Exercise aim.
All lines holding the word "that" should be located in the records and copied.

Start of Recorded data

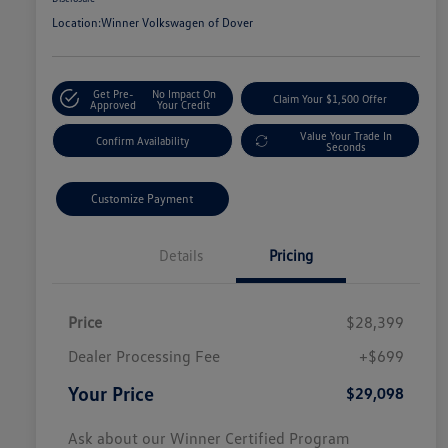
Location:
Winner Volkswagen of Dover
Get Pre-
No Impact On
Claim Your $1,500 Offer
Approved
Your Credit
Value Your Trade In
Confirm Availability
Seconds
Customize Payment
Details
Pricing
Price
$28,399
Dealer Processing Fee
+$699
Your Price
$29,098
Ask about our Winner Certified Program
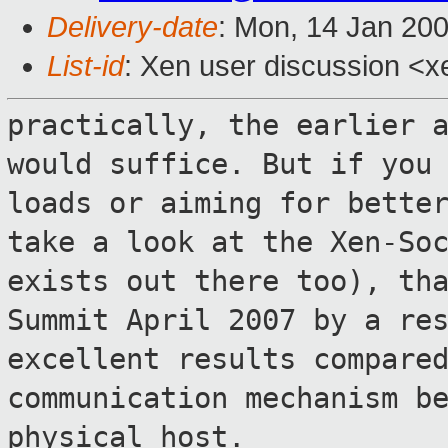
Delivery-date
: Mon, 14 Jan 20
List-id
: Xen user discussion <x
practically, the earlier 
would suffice. But
if you
loads or aiming for bett
take a look at the Xen-So
exists out there too), th
Summit April 2007 by a re
excellent results compare
communication
mechanism b
physical host.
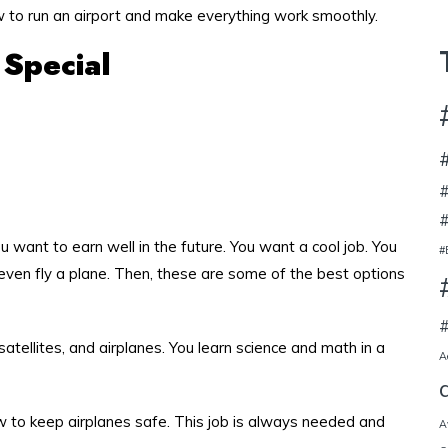
 to run an airport and make everything work smoothly.
 Special
#
#
 want to earn well in the future. You want a cool job. You
#
even fly a plane. Then, these are some of the best options
#
satellites, and airplanes. You learn science and math in a
A
w to keep airplanes safe. This job is always needed and
A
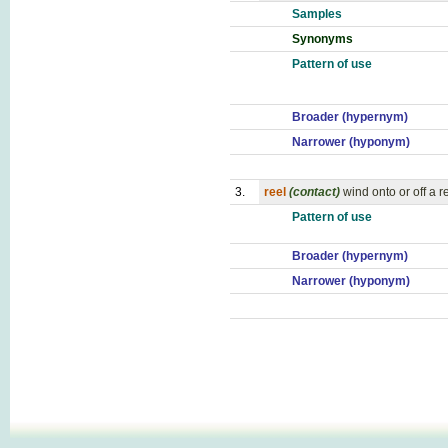
Samples
Synonyms
Pattern of use
Broader (hypernym)
Narrower (hyponym)
3.
reel
(contact)
wind onto or off a r
Pattern of use
Broader (hypernym)
Narrower (hyponym)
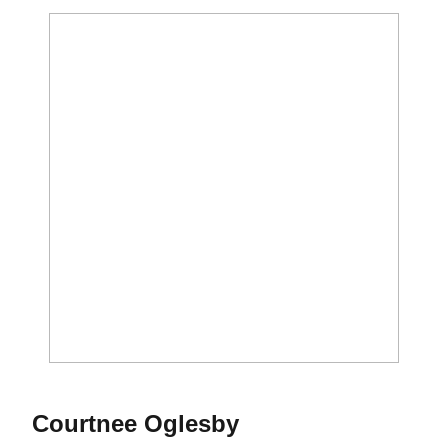
Season 2019
Courtnee Oglesby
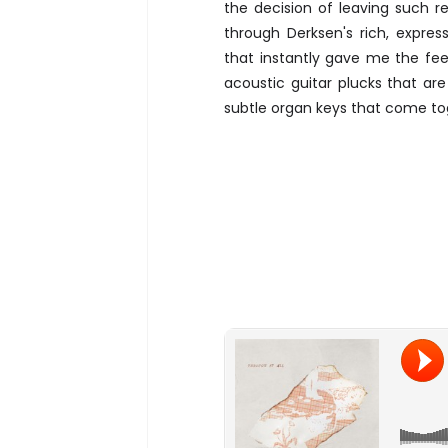
the decision of leaving such rel
through Derksen's rich, expre
that instantly gave me the feel
acoustic guitar plucks that ar
subtle organ keys that come to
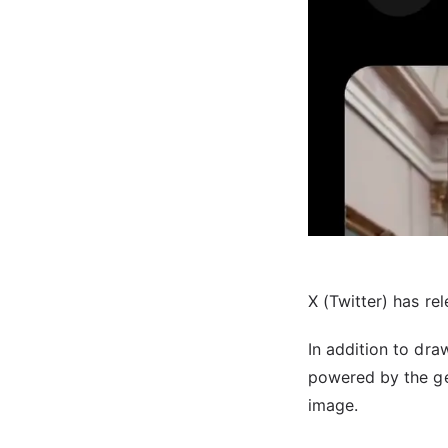
X (Twitter) has re
In addition to dr
powered by the gen
image.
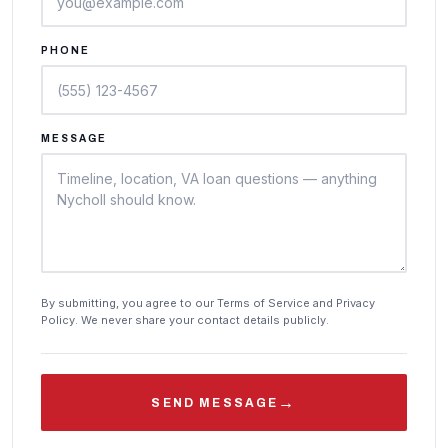
PHONE
MESSAGE
By submitting, you agree to our Terms of Service and Privacy
Policy. We never share your contact details publicly.
→
SEND MESSAGE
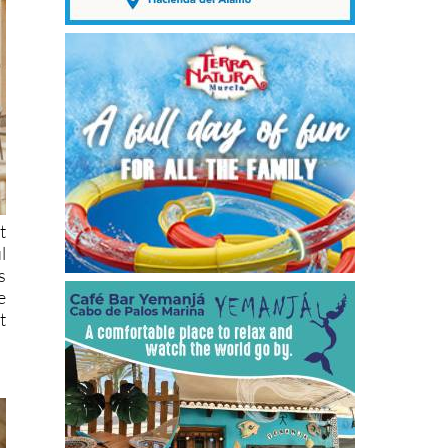
t
l
s
e
t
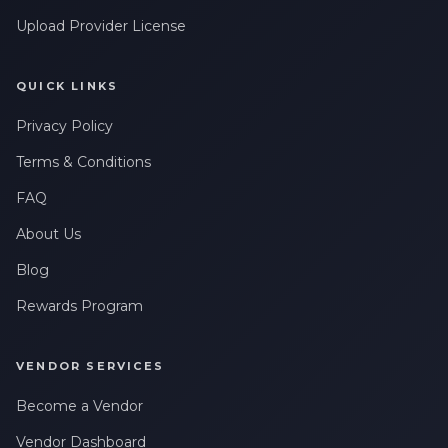
Upload Provider License
QUICK LINKS
Privacy Policy
Terms & Conditions
FAQ
About Us
Blog
Rewards Program
VENDOR SERVICES
Become a Vendor
Vendor Dashboard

End of Recorded data

Completed exercise.
that instantly gave me the feel
acoustic guitar plucks that ar
subtle organ keys that come to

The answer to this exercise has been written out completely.